Adapun, sebagai “musuh”, K Warits tidak tinggal diam dan bersiap untuk menerima tantangan yang sebenarnya dari kerabatnya sendiri. Tetapi begitulah di usia remaja, eksistensi diri menjadi pengabaian terhadap kenyataan hubungan keluarga.
“Saya dan Warits sudah saling berhadapan untuk unjuk kebolehan dalam ilmu kanoragan,” demikian Kiai Tsabit menceritakan persaingannya dengan kerabatnya, Kiai Warits. Tetapi, pertempuran kanoragan itu tidak sampai terjadi. Sebab, dari arah kejauhan ada KH A Bashir AS yang melihat pertengkaran keduanya. Kiai Bashir pun bergegas menghampiri keduanya, dan dengan sekali hantam, Kiai Tsabit terpental dan tidak berdaya dengan pukulan Kiai Bashir. “Kanoragan saya tidak ada apa-apanya di hadapan Paman Bashir,” demikian Kiai Tsabit menuturkan kejadian masa mudanya sambil tertawa ringan.

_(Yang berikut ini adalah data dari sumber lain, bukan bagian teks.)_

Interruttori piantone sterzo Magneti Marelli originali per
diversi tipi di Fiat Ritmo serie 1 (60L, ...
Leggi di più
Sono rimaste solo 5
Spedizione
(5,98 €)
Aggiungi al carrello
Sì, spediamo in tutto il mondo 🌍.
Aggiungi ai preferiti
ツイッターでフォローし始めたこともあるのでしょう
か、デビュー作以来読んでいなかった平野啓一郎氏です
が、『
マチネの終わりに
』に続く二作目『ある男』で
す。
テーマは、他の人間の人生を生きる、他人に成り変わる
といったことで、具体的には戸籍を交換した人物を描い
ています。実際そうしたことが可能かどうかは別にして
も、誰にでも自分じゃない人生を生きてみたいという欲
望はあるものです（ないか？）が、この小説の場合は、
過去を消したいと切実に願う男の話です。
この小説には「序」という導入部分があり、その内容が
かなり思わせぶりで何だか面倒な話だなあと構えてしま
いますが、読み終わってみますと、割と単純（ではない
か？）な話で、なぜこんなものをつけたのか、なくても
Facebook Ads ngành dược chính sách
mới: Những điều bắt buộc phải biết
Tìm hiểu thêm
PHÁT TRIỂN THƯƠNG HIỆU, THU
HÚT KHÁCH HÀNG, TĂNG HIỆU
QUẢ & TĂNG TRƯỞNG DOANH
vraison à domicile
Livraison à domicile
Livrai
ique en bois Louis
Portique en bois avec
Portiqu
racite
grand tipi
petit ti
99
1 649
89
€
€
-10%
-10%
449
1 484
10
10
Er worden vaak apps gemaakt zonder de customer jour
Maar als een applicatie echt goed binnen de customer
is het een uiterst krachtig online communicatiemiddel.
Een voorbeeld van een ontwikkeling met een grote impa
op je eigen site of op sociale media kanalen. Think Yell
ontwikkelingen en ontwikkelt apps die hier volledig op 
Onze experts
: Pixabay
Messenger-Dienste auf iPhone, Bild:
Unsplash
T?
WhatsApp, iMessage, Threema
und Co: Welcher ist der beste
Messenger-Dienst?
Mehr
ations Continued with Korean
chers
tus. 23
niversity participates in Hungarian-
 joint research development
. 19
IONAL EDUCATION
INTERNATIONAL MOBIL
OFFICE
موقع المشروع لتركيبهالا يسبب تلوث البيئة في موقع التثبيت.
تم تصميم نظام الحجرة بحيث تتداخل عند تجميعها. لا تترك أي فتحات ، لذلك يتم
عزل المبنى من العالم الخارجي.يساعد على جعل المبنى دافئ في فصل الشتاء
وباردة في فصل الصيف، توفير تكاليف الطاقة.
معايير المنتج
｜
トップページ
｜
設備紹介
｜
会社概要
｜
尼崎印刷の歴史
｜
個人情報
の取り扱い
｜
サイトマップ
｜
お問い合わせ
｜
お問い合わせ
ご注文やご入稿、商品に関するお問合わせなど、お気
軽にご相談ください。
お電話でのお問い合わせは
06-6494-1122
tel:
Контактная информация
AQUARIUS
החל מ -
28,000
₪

Di lain kesempatan, masih terkait dengan Kiai Tsabit yang diceritakan langsung oleh Kiai M Faizi dalam sebuah kesempatan. Bahwa pohon sawu yang ada di area Pesantren Annuqayah semula tumbuh lurus ke atas. Tetapi kemudian miring/condong ke arah timur (ondhung dalam bahasa Madura) karena diraih dengan tangan kosong (epanggu’ dalam bahasa Madura) hingga condong ke arah timur. Pohon tersebut diperlakukan sedemikian dalam keadaan sudah besar. Secara logika atau dengan tangan biasa tidak akan mungkin terjadi. Namun dengan keilmuan (karomah) Kiai Tsabit, hal yang tidak logis dapat terjadi.
Itulah kisah kanoragan yang terjadi di masa muda sebagian pengasuh Pondok Pesantren Annuqayah (kususnya Kiai Tsabit Khozin dan Kiai A Warits Ilyas). Kisah tersebut menjadi indikasi bahwa ilmu yang dimiliki oleh para pengasuh bukan hanya sebatas ilmu sosial kemasyarakatan. Namun ilmu-ilmu lainnya, kanoragan atau bela diri, juga dipelajari demi membangun benteng diri sendiri dari hal-hal yang tidak diinginkan.
Semoga kita dapat mengambil hikmah dari kisah ini, bahwa ilmu bela diri dipelajari untuk kemaslahatan. Di atas langit ada langit, dan ilmu yang kita pelajari untuk kebaikan bukan buat kesombongan. Wallahu A’lam!
Note: Seperti yang diceritakan oleh Abdurrohim Elsanie (alumnus Pesantren Annuqayah) kepada penulis.